YOUR GOAL -> Give back the full data character for character.

(Data extracted from a collection)
********

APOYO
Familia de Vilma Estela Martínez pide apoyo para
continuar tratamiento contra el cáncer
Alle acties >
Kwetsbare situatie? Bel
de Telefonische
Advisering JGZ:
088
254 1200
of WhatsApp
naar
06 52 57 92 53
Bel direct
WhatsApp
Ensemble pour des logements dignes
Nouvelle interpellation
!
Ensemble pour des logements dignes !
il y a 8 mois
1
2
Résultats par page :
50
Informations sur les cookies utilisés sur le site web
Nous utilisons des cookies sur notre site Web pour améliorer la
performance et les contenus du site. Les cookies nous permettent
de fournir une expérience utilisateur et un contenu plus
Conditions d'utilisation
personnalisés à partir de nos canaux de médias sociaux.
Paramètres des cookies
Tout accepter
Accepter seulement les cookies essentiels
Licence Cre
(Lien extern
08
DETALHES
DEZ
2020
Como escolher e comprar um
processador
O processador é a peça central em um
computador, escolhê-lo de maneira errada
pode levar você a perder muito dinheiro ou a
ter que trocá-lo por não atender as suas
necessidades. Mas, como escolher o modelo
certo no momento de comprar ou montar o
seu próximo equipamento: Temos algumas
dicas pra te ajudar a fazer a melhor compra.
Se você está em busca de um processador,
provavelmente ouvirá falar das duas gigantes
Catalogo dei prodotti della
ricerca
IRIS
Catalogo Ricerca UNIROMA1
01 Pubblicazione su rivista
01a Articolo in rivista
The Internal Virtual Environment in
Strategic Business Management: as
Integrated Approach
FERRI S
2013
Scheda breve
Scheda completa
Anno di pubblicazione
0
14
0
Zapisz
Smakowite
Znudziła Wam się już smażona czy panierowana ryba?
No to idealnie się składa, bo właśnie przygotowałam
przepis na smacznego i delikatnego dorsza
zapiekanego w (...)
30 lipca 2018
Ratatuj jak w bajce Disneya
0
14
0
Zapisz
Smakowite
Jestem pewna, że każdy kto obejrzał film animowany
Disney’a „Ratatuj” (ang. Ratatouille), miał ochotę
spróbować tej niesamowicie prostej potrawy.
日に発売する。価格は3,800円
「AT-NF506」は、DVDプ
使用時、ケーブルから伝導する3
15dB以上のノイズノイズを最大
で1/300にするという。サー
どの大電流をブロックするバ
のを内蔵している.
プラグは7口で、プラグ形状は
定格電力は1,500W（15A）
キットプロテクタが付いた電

********

RESPONSE TO THE EXERCISE ->
APOYO
Familia de Vilma Estela Martínez pide apoyo para
continuar tratamiento contra el cáncer
Alle acties >
Kwetsbare situatie? Bel
de Telefonische
Advisering JGZ:
088
254 1200
of WhatsApp
naar
06 52 57 92 53
Bel direct
WhatsApp
Ensemble pour des logements dignes
Nouvelle interpellation
!
Ensemble pour des logements dignes !
il y a 8 mois
1
2
Résultats par page :
50
Informations sur les cookies utilisés sur le site web
Nous utilisons des cookies sur notre site Web pour améliorer la
performance et les contenus du site. Les cookies nous permettent
de fournir une expérience utilisateur et un contenu plus
Conditions d'utilisation
personnalisés à partir de nos canaux de médias sociaux.
Paramètres des cookies
Tout accepter
Accepter seulement les cookies essentiels
Licence Cre
(Lien extern
08
DETALHES
DEZ
2020
Como escolher e comprar um
processador
O processador é a peça central em um
computador, escolhê-lo de maneira errada
pode levar você a perder muito dinheiro ou a
ter que trocá-lo por não atender as suas
necessidades. Mas, como escolher o modelo
certo no momento de comprar ou montar o
seu próximo equipamento: Temos algumas
dicas pra te ajudar a fazer a melhor compra.
Se você está em busca de um processador,
provavelmente ouvirá falar das duas gigantes
Catalogo dei prodotti della
ricerca
IRIS
Catalogo Ricerca UNIROMA1
01 Pubblicazione su rivista
01a Articolo in rivista
The Internal Virtual Environment in
Strategic Business Management: as
Integrated Approach
FERRI S
2013
Scheda breve
Scheda completa
Anno di pubblicazione
0
14
0
Zapisz
Smakowite
Znudziła Wam się już smażona czy panierowana ryba?
No to idealnie się składa, bo właśnie przygotowałam
przepis na smacznego i delikatnego dorsza
zapiekanego w (...)
30 lipca 2018
Ratatuj jak w bajce Disneya
0
14
0
Zapisz
Smakowite
Jestem pewna, że każdy kto obejrzał film animowany
Disney’a „Ratatuj” (ang. Ratatouille), miał ochotę
spróbować tej niesamowicie prostej potrawy.
日に発売する。価格は3,800円
「AT-NF506」は、DVDプ
使用時、ケーブルから伝導する3
15dB以上のノイズノイズを最大
で1/300にするという。サー
どの大電流をブロックするバ
のを内蔵している.
プラグは7口で、プラグ形状は
定格電力は1,500W（15A）
キットプロテクタが付いた電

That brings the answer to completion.